Par acte extrajudiciaire en date du 28 juin 2017, la SCI [Adresse 5] a signifié à la société VILLA [Adresse 5] un congé avec offre de renouvellement à effet du 31 décembre 2017 à minuit en sollicitant la fixation du loyer de renouvellement à la somme de 220.000 euros.
Faute pour le bailleur d'avoir notifié un mémoire aux fins de fixation du loyer du bail renouvelé avant le 1er janvier 2020, le bail a été renouvelé pour une durée de neuf années à compter du 1er janvier 2018 pour se terminer le 31 décembre 2026 aux clauses et conditions du bail expiré et notamment financières.
Par acte délivré le 15 mai 2020, la SCI [Adresse 5] a fait assigner devant ce tribunal la société VILLA [Adresse 5] sollicitant notamment la résiliation judiciaire du bail commercial du 25 septembre 2008 sur le fondement des articles 1103, 1124 et 1741 du code civil et l'expulsion de la locataire.

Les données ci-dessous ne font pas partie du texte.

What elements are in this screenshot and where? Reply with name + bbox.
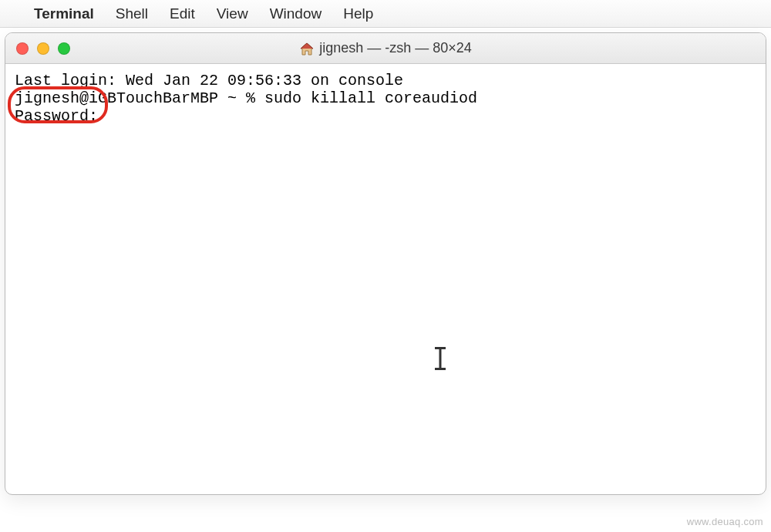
home-folder-icon <box>299 41 315 56</box>
terminal-content[interactable]: Last login: Wed Jan 22 09:56:33 on conso… <box>5 64 766 494</box>
maximize-button[interactable] <box>58 42 70 55</box>
menubar-item-help[interactable]: Help <box>343 5 373 22</box>
window-title-text: jignesh — -zsh — 80×24 <box>319 40 472 56</box>
menubar-item-shell[interactable]: Shell <box>116 5 148 22</box>
window-titlebar[interactable]: jignesh — -zsh — 80×24 <box>5 33 766 64</box>
menubar: Terminal Shell Edit View Window Help <box>0 0 771 28</box>
terminal-line: Last login: Wed Jan 22 09:56:33 on conso… <box>15 72 403 89</box>
terminal-line: jignesh@iGBTouchBarMBP ~ % sudo killall … <box>15 89 477 107</box>
terminal-line: Password: <box>15 107 98 125</box>
app-name-menu[interactable]: Terminal <box>34 5 94 22</box>
menubar-item-window[interactable]: Window <box>270 5 322 22</box>
watermark-text: www.deuaq.com <box>687 516 763 527</box>
menubar-item-edit[interactable]: Edit <box>170 5 195 22</box>
terminal-window: jignesh — -zsh — 80×24 Last login: Wed J… <box>5 32 766 495</box>
window-title: jignesh — -zsh — 80×24 <box>5 40 766 56</box>
traffic-lights <box>5 42 70 55</box>
minimize-button[interactable] <box>37 42 49 55</box>
close-button[interactable] <box>16 42 29 55</box>
menubar-item-view[interactable]: View <box>217 5 248 22</box>
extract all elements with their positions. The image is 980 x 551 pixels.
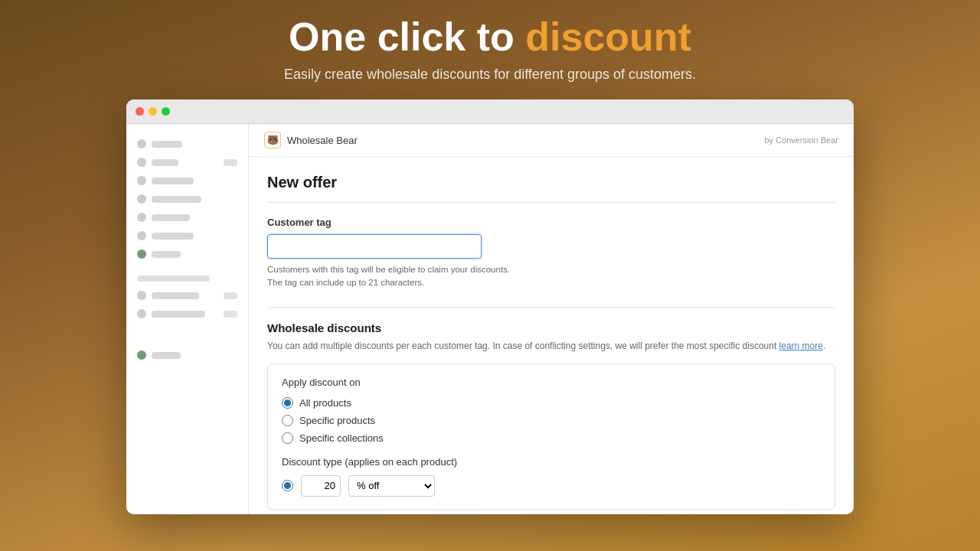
sidebar-item-2[interactable] (126, 153, 248, 171)
form-title: New offer (267, 174, 835, 203)
sidebar (126, 124, 249, 514)
hero-title-accent: discount (525, 15, 691, 59)
sidebar-icon-6 (137, 231, 146, 240)
sidebar-label-3 (152, 178, 194, 184)
radio-specific-products[interactable]: Specific products (282, 415, 821, 426)
app-by: by Conversion Bear (764, 135, 838, 145)
sidebar-icon-3 (137, 176, 146, 185)
sidebar-item-4[interactable] (126, 190, 248, 208)
customer-tag-hint: Customers with this tag will be eligible… (267, 263, 835, 290)
app-topbar: 🐻 Wholesale Bear by Conversion Bear (249, 124, 854, 157)
section-divider (267, 307, 835, 308)
browser-body: 🐻 Wholesale Bear by Conversion Bear New … (126, 124, 854, 514)
sidebar-label-8 (152, 292, 199, 299)
sidebar-icon-1 (137, 139, 146, 148)
discount-type-label: Discount type (applies on each product) (282, 456, 821, 468)
browser-titlebar (126, 99, 854, 124)
brand-emoji: 🐻 (267, 135, 279, 145)
customer-tag-input[interactable] (267, 234, 482, 259)
radio-specific-collections-input[interactable] (282, 432, 293, 444)
sidebar-icon-8 (137, 291, 146, 300)
hero-title-plain: One click to (289, 15, 525, 59)
sidebar-badge-9 (224, 311, 237, 318)
sidebar-item-7[interactable] (126, 245, 248, 263)
app-brand: 🐻 Wholesale Bear (264, 132, 358, 148)
sidebar-label-5 (152, 214, 190, 221)
sidebar-icon-bottom (137, 350, 146, 360)
hero-subtitle: Easily create wholesale discounts for di… (284, 67, 696, 83)
sidebar-item-1[interactable] (126, 135, 248, 153)
browser-dot-red[interactable] (136, 107, 144, 116)
brand-icon: 🐻 (264, 132, 281, 148)
wholesale-desc-plain: You can add multiple discounts per each … (267, 341, 779, 351)
radio-all-products-input[interactable] (282, 397, 293, 409)
sidebar-icon-5 (137, 213, 146, 222)
brand-name: Wholesale Bear (287, 135, 358, 146)
wholesale-section-title: Wholesale discounts (267, 321, 835, 334)
sidebar-label-2 (152, 159, 178, 166)
customer-tag-label: Customer tag (267, 217, 835, 228)
customer-tag-section: Customer tag Customers with this tag wil… (267, 217, 835, 290)
discount-box: Apply discount on All products Specific … (267, 364, 835, 510)
sidebar-label-4 (152, 196, 201, 203)
learn-more-link[interactable]: learn more (779, 341, 823, 351)
sidebar-icon-9 (137, 309, 146, 318)
wholesale-section-desc: You can add multiple discounts per each … (267, 339, 835, 353)
sidebar-label-9 (152, 311, 205, 318)
sidebar-badge-2 (224, 159, 237, 166)
form-area: New offer Customer tag Customers with th… (249, 157, 854, 514)
discount-type-row: % off Fixed amount (282, 475, 821, 497)
sidebar-item-3[interactable] (126, 171, 248, 190)
sidebar-badge-8 (224, 292, 237, 299)
radio-specific-collections-label: Specific collections (299, 432, 384, 444)
discount-type-radio[interactable] (282, 480, 293, 491)
sidebar-label-7 (152, 251, 181, 258)
browser-window: 🐻 Wholesale Bear by Conversion Bear New … (126, 99, 854, 514)
browser-dot-green[interactable] (162, 107, 170, 116)
sidebar-icon-4 (137, 194, 146, 204)
apply-discount-radio-group: All products Specific products Specific … (282, 397, 821, 444)
radio-all-products[interactable]: All products (282, 397, 821, 409)
radio-all-products-label: All products (299, 397, 351, 409)
sidebar-item-8[interactable] (126, 286, 248, 305)
sidebar-icon-7 (137, 249, 146, 259)
sidebar-item-9[interactable] (126, 305, 248, 323)
wholesale-section: Wholesale discounts You can add multiple… (267, 321, 835, 510)
apply-discount-label: Apply discount on (282, 377, 821, 388)
hero-title: One click to discount (289, 15, 691, 59)
main-content: 🐻 Wholesale Bear by Conversion Bear New … (249, 124, 854, 514)
sidebar-label-1 (152, 141, 182, 148)
discount-value-input[interactable] (301, 475, 341, 497)
sidebar-label-bottom (152, 352, 181, 359)
radio-specific-products-input[interactable] (282, 415, 293, 426)
sidebar-icon-2 (137, 158, 146, 167)
radio-specific-products-label: Specific products (299, 415, 375, 426)
sidebar-item-bottom[interactable] (126, 346, 248, 364)
discount-unit-select[interactable]: % off Fixed amount (348, 475, 435, 497)
hint-line-2: The tag can include up to 21 characters. (267, 276, 835, 289)
browser-dot-yellow[interactable] (149, 107, 157, 116)
sidebar-label-6 (152, 233, 194, 240)
hint-line-1: Customers with this tag will be eligible… (267, 263, 835, 276)
wholesale-desc-end: . (823, 341, 825, 351)
sidebar-section-divider (137, 276, 210, 282)
radio-specific-collections[interactable]: Specific collections (282, 432, 821, 444)
sidebar-item-6[interactable] (126, 227, 248, 245)
sidebar-item-5[interactable] (126, 208, 248, 227)
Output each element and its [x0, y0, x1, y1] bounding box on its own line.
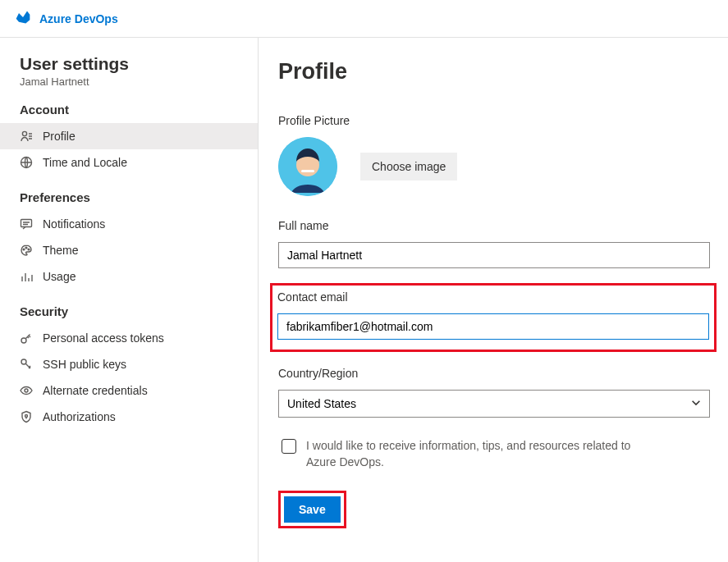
sidebar-item-label: Theme	[43, 244, 79, 257]
svg-point-8	[25, 389, 28, 392]
save-button[interactable]: Save	[284, 496, 341, 523]
sidebar: User settings Jamal Hartnett Account Pro…	[0, 38, 259, 562]
azure-devops-logo-icon	[15, 9, 31, 28]
country-label: Country/Region	[278, 367, 710, 380]
choose-image-button[interactable]: Choose image	[360, 153, 457, 180]
section-preferences: Preferences	[20, 190, 258, 204]
contact-email-label: Contact email	[277, 290, 709, 304]
sidebar-item-label: Personal access tokens	[43, 331, 164, 345]
sidebar-item-usage[interactable]: Usage	[0, 263, 258, 290]
highlight-contact-email: Contact email	[270, 283, 717, 352]
sidebar-item-label: Usage	[43, 270, 76, 283]
svg-point-6	[21, 338, 26, 343]
svg-point-0	[22, 131, 26, 135]
sidebar-item-label: Notifications	[43, 217, 105, 231]
sidebar-title: User settings	[20, 54, 258, 74]
highlight-save: Save	[278, 491, 346, 528]
sidebar-item-authz[interactable]: Authorizations	[0, 404, 258, 430]
svg-rect-2	[21, 220, 32, 227]
sidebar-item-label: Authorizations	[43, 410, 116, 423]
sidebar-item-profile[interactable]: Profile	[0, 123, 258, 149]
top-bar: Azure DevOps	[0, 0, 728, 38]
key-icon	[20, 331, 33, 345]
profile-picture-label: Profile Picture	[278, 114, 710, 127]
sidebar-username: Jamal Hartnett	[20, 75, 258, 88]
sidebar-item-time-locale[interactable]: Time and Locale	[0, 149, 258, 176]
palette-icon	[20, 244, 33, 257]
shield-icon	[20, 410, 33, 423]
svg-point-4	[25, 247, 27, 249]
sidebar-item-alt-creds[interactable]: Alternate credentials	[0, 377, 258, 404]
eye-icon	[20, 384, 33, 397]
brand-label[interactable]: Azure DevOps	[39, 12, 118, 25]
section-security: Security	[20, 304, 258, 318]
contact-email-input[interactable]	[277, 313, 709, 340]
sidebar-item-theme[interactable]: Theme	[0, 237, 258, 263]
section-account: Account	[20, 103, 258, 117]
country-select[interactable]: United States	[278, 390, 710, 418]
svg-point-3	[23, 249, 25, 250]
sidebar-item-ssh[interactable]: SSH public keys	[0, 351, 258, 377]
bars-icon	[20, 270, 33, 283]
main-content: Profile Profile Picture Choose image Ful…	[259, 38, 728, 562]
person-icon	[20, 130, 33, 143]
sidebar-item-label: Time and Locale	[43, 156, 127, 169]
avatar	[278, 137, 337, 196]
svg-point-5	[28, 249, 30, 250]
lock-key-icon	[20, 358, 33, 371]
sidebar-item-notifications[interactable]: Notifications	[0, 211, 258, 237]
sidebar-item-pat[interactable]: Personal access tokens	[0, 325, 258, 351]
page-title: Profile	[278, 59, 710, 85]
sidebar-item-label: SSH public keys	[43, 358, 126, 371]
optin-label: I would like to receive information, tip…	[306, 437, 634, 471]
svg-point-9	[25, 415, 28, 418]
optin-checkbox[interactable]	[282, 439, 296, 454]
sidebar-item-label: Profile	[43, 130, 76, 143]
svg-rect-12	[301, 170, 314, 172]
globe-icon	[20, 156, 33, 169]
sidebar-item-label: Alternate credentials	[43, 384, 148, 397]
chat-icon	[20, 217, 33, 231]
full-name-input[interactable]	[278, 242, 710, 268]
full-name-label: Full name	[278, 219, 710, 232]
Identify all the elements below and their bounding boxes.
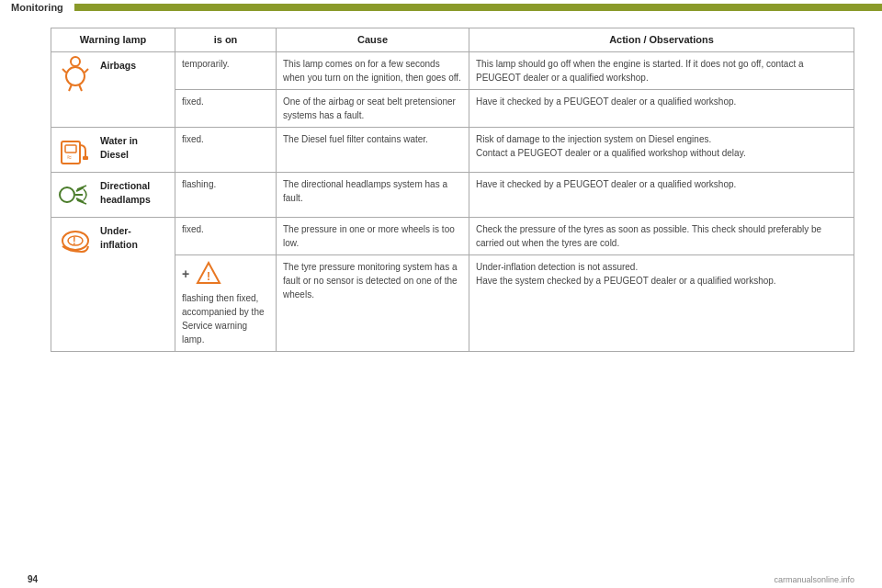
svg-line-5 [79,85,82,91]
action-cell: Risk of damage to the injection system o… [469,128,854,173]
cause-cell: The Diesel fuel filter contains water. [277,128,469,173]
page-number: 94 [28,574,38,584]
lamp-cell-directional: Directionalheadlamps [51,173,175,218]
lamp-label-water-diesel: Water in Diesel [100,132,168,161]
lamp-label-directional: Directionalheadlamps [100,177,151,206]
ison-cell: flashing. [175,173,277,218]
action-cell: Have it checked by a PEUGEOT dealer or a… [469,90,854,128]
ison-cell: temporarily. [175,52,277,90]
svg-line-4 [69,85,72,91]
table-row: ! Under-inflation fixed. The pressure in… [51,218,854,255]
ison-cell: fixed. [175,128,277,173]
col-header-lamp: Warning lamp [51,28,175,52]
directional-headlamps-icon [58,177,93,212]
action-cell: This lamp should go off when the engine … [469,52,854,90]
cause-cell: This lamp comes on for a few seconds whe… [277,52,469,90]
svg-rect-7 [65,145,76,153]
lamp-cell-airbags: Airbags [51,52,175,128]
svg-text:≈: ≈ [67,153,72,162]
header-accent-bar [74,4,882,11]
cause-cell: The tyre pressure monitoring system has … [277,255,469,352]
svg-text:!: ! [207,270,210,283]
lamp-label-underinflation: Under-inflation [100,222,168,251]
ison-cell-underinflation-2: + ! flashing then fixed, accompanied by … [175,255,277,352]
svg-line-3 [85,69,88,73]
svg-point-10 [60,187,74,202]
warning-lamp-table: Warning lamp is on Cause Action / Observ… [51,28,854,352]
svg-text:!: ! [73,235,76,246]
action-cell: Under-inflation detection is not assured… [469,255,854,352]
col-header-ison: is on [175,28,277,52]
col-header-action: Action / Observations [469,28,854,52]
svg-line-2 [62,69,66,73]
main-content: Warning lamp is on Cause Action / Observ… [51,28,854,570]
underinflation-icon: ! [58,222,93,257]
page-title: Monitoring [0,0,74,17]
col-header-cause: Cause [277,28,469,52]
cause-cell: One of the airbag or seat belt pretensio… [277,90,469,128]
action-cell: Have it checked by a PEUGEOT dealer or a… [469,173,854,218]
warning-triangle-icon: ! [195,260,222,288]
lamp-cell-underinflation: ! Under-inflation [51,218,175,352]
table-row: Airbags temporarily. This lamp comes on … [51,52,854,90]
table-row: ≈ Water in Diesel fixed. The Diesel fuel… [51,128,854,173]
lamp-label-airbags: Airbags [100,57,136,73]
ison-cell: fixed. [175,218,277,255]
lamp-cell-water-diesel: ≈ Water in Diesel [51,128,175,173]
action-cell: Check the pressure of the tyres as soon … [469,218,854,255]
svg-rect-8 [83,156,88,160]
table-row: Directionalheadlamps flashing. The direc… [51,173,854,218]
footer-brand: carmanualsonline.info [774,575,854,584]
plus-sign: + [182,266,189,284]
water-diesel-icon: ≈ [58,132,93,167]
cause-cell: The pressure in one or more wheels is to… [277,218,469,255]
svg-point-1 [66,67,85,85]
svg-point-0 [71,57,80,66]
ison-cell: fixed. [175,90,277,128]
airbag-icon [58,57,93,92]
cause-cell: The directional headlamps system has a f… [277,173,469,218]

Par un jugement en date du 16 mars 2023, le tribunal judiciaire de Paris a débouté la société SCI [Adresse 5] de ses demandes et l'a condamnée à payer à la société VILLA [Adresse 5] la somme de 2.500 euros au titre de l'article 700 du code de procédure civile, ainsi qu'aux dépens.
La SCI [Adresse 5] a, par déclaration en date du 11 avril 2023, interjeté appel de ce jugement.
Par acte délivré le 19 mai 2023, la SCI [Adresse 5] a fait assigner devant ce tribunal la société VILLA [Adresse 5] afin notamment de solliciter la résolution du bail renouvelé le 1er janvier 2018.
Suivant des conclusions d'incident notifiées le 1er décembre 2023, la société VILLA [Adresse 5] a saisi le juge de la mise en état d'une demande de sursis à statuer dans l'attente de la décision de la Cour d'appel de Paris statuant sur l'appel interjeté à l'encontre du jugement du tribunal judiciaire de Paris en date du 16 mars 2023 sur le fondement des articles 378 et suivants du code de procédure civile. Elle sollicite en outre que les dépens soient réservés.
Aux termes de ses conclusions d'incident notifiées par voie électronique le 8 décembre 2023, la SCI [Adresse 5] s'associe à ces demandes.
L'incident a été plaidé le 11 mars 2024 et mis en délibéré à ce jour.
MOTIFS DE LA DÉCISION
Sur le sursis à statuer
Aux termes de l'article 789 1°) du code de procédure civile, dans sa rédaction nouvelle issue du décret n°2019-1333 du 11 décembre 2019, lorsque la demande est présentée postérieurement à sa désignation, le juge de la mise en état est, jusqu'à son dessaisissement, seul compétent, à l'exclusion de toute autre formation du tribunal, pour statuer sur les exceptions de procédure et sur les incidents mettant fin à l'instance.
En application de ce texte, la demande de sursis à statuer constitue une exception de procédure relevant de la compétence du juge de la mise en état.
Par ailleurs, selon l'article 378 du même code, la décision de sursis suspend le cours de l'instance pour le temps ou jusqu'à la survenance de l'événement qu'elle détermine.
Il revient alors au juge d'apprécier, dans l'intérêt d'une bonne administration de la justice, l'opportunité d'une telle mesure, la survenance de l'événement devant avoir une conséquence sur l'affaire en cours.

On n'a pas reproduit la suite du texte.